When she said she had little food, I followed up by asking how they scraped by. “All the food we brought with us originally quickly ran out. Other fisherman boats would give us dry goods and rice because they felt bad. For my babies, we gave them powder milk with the water we brought,” Rosa explained while nervously fiddling her fingers. At this point, I realized how thankful Rosa must’ve been to be alive at the present moment and for being able to look forward to her next meal. It really emphasized how minor my daily first world problems were compared to hers at the time.

After those grueling two weeks were over, only male refugees were granted access to go on land in Hong Kong. I asked her to describe what she saw. She recounted the scene, “It was complete pandemonium. All the men rushed to immigration stations to get their paperwork as soon as possible. Many men, including my husband, wrote down wrong date of births and names of their children out of ignorance. Even then, food was difficult to come by as the government officials only gave each person two small portions of rice twice a day. After a couple of days, the families gained ‘refugee status’ in Hong Kong.”

“How were you treated in Hong Kong?” I asked curiously.

“Fortunately, the reception by the people was very positive. The people of Hong Kong were aware that we were refugees and were hospitable towards us. We were provided three meals a day, and jobs could be found if we showed identification,” Rosa replied.

I also asked Rosa about the negatives being in Hong Kong.

“There was a huge communication barrier. Since Vietnamese and Cantonese are drastically different languages, we couldn’t understand what each other were saying. It made it difficult for us to assimilate in their culture,” Rosa responded while making Chinese fried rice.
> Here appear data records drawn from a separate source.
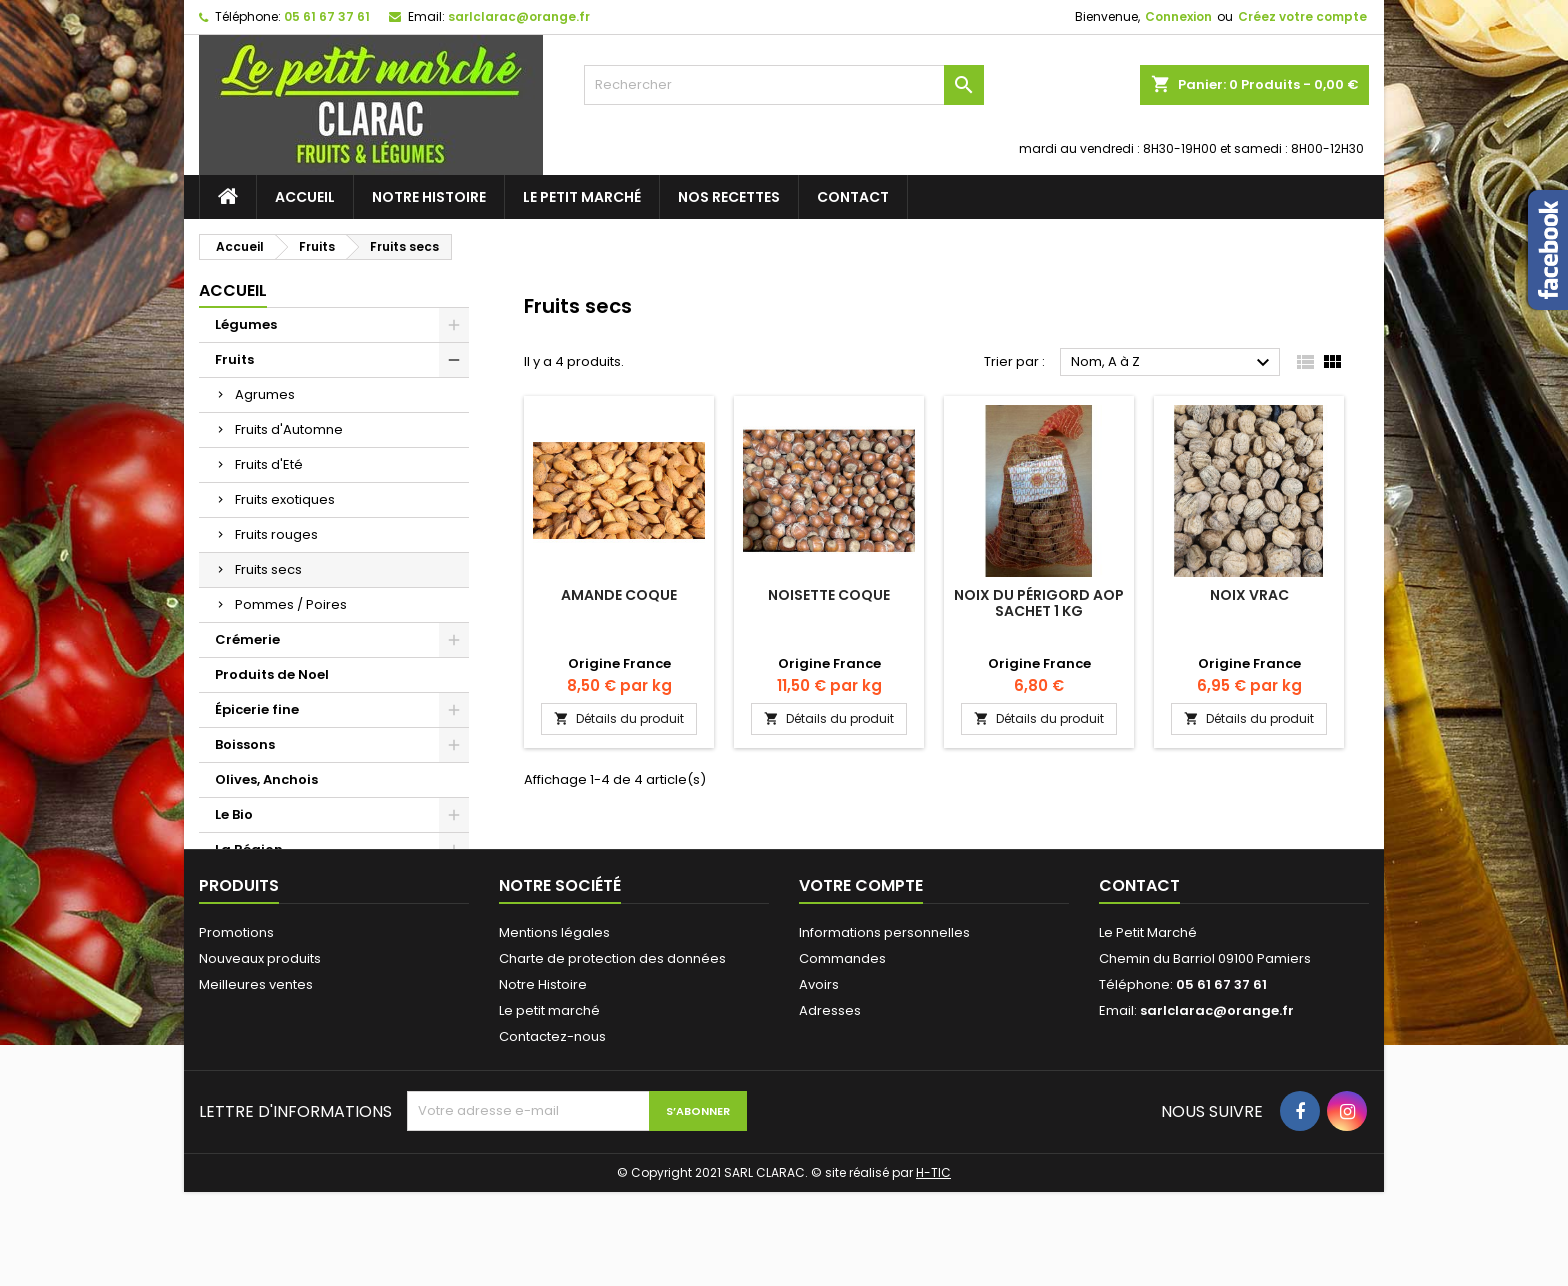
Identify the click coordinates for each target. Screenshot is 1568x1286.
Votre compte (861, 979)
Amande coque (619, 595)
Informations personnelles (884, 1026)
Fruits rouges (276, 534)
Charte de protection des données (612, 1052)
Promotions (236, 1026)
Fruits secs (268, 569)
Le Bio (234, 814)
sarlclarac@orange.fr (519, 16)
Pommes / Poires (291, 604)
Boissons (245, 744)
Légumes (246, 324)
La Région (249, 849)
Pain (230, 884)
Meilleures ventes (256, 1078)
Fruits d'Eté (269, 464)
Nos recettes (729, 197)
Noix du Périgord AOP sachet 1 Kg (1039, 603)
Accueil (305, 197)
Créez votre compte (1302, 16)
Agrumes (265, 394)
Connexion (1178, 16)
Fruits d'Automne (289, 429)
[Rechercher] (784, 85)
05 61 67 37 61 (327, 16)
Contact (853, 197)
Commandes (842, 1052)
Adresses (830, 1104)
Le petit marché (582, 197)
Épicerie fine (257, 709)
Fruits (234, 359)
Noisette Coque (829, 595)
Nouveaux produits (260, 1052)
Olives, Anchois (266, 779)
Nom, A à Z (1173, 363)
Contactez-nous (552, 1130)
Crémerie (247, 639)
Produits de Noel (272, 674)
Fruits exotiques (285, 499)
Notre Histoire (429, 197)
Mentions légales (554, 1026)
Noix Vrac (1249, 595)
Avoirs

After a brief period in Hong Kong, Rosa and her family were given a loan by a refugee relocation organization to be able to move to the U.S. They were able to build their life in the San Francisco Bay Area where she raised all of her five kids. She is now a happy grandmother living in Fremont.

To finish off the interview, I asked her about if she had any regrets about leaving Vietnam. She immediately responded, “Absolutely not. Even today, Vietnam is a corrupt place that limits your freedom of speech. The government still neglects its people, which is why many Vietnamese are still emigrating today. If anything, I regret not bringing my extended family to America where the living conditions are much better.”

Since being in the U.S., Rosa has been happy despite the language barrier. She sends money to her extended family in Vietnam to support them, knowing the Vietnamese government can’t steal it. One day, she hopes that she can garner enough money to bring the rest of her family to America.

Rosa’s story is a common one between Vietnamese refugees. She and many others were lucky to be so well received by a foreign country. The Cantonese people demonstrated a great example of hospitality during their time of need and distress. Emulating what Hong Kong did should not be seen as a burden but as a responsibility, a fundamental act of human kindness. Countries that are able should always keep their doors open for the desperate or displaced or hopeless or those latching on to survival. Unfortunately even today we are struggling with this task.

It is important to remember what Rosa endured, as she was bearing witness to the refugee experience. Her testimony, intact and not lost, will be passed along generations throughout her family. Without it, the family is missing a crucial experience which formed their identities. Above all, people should keep in mind this event as whole so such a mass exodus never happens again.